SUPPLIED INFORMATION
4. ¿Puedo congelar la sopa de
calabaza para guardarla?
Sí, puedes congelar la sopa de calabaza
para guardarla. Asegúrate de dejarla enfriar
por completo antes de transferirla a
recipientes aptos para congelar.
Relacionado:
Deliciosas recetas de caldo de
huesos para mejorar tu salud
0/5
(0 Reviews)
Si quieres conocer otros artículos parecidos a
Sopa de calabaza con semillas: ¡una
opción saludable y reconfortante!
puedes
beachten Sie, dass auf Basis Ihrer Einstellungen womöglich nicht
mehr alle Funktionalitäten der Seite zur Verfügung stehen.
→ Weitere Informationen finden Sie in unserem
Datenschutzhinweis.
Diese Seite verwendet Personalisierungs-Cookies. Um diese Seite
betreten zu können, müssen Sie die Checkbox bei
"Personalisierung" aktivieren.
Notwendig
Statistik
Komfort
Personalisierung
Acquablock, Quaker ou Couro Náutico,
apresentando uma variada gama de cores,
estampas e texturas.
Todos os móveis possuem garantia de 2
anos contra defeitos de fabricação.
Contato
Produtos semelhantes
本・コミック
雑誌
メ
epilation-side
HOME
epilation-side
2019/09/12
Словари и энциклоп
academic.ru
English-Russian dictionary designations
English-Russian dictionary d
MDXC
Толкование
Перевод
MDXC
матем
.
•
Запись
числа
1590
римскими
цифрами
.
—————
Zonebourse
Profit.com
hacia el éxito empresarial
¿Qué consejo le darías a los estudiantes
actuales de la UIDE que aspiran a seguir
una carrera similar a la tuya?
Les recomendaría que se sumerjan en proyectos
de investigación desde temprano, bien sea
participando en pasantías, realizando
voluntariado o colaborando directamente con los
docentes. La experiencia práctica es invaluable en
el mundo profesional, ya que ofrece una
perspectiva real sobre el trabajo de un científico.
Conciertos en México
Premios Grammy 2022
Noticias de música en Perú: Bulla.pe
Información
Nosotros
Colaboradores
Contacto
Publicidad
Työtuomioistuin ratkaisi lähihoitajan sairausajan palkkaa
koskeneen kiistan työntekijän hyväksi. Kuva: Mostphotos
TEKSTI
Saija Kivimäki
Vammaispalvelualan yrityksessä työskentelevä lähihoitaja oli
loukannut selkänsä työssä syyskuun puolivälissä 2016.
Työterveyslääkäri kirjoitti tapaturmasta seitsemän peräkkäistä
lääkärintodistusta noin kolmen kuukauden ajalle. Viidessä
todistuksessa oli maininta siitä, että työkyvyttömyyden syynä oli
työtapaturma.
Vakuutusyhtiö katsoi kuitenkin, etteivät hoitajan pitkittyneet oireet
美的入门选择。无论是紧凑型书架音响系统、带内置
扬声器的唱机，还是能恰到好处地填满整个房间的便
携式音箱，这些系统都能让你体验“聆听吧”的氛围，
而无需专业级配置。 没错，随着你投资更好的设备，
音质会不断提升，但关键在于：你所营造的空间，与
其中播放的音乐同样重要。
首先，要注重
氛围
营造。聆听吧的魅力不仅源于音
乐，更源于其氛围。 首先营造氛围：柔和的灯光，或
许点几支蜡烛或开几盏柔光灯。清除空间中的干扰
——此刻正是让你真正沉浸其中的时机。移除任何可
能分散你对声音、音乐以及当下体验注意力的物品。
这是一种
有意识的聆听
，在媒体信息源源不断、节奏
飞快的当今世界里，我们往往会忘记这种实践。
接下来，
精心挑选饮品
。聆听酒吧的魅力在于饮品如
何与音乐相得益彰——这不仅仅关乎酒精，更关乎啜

TO DO
The response consists of the lines above that contain "Russian".

ANSWER SECTION
English-Russian dictionary designations
English-Russian dictionary d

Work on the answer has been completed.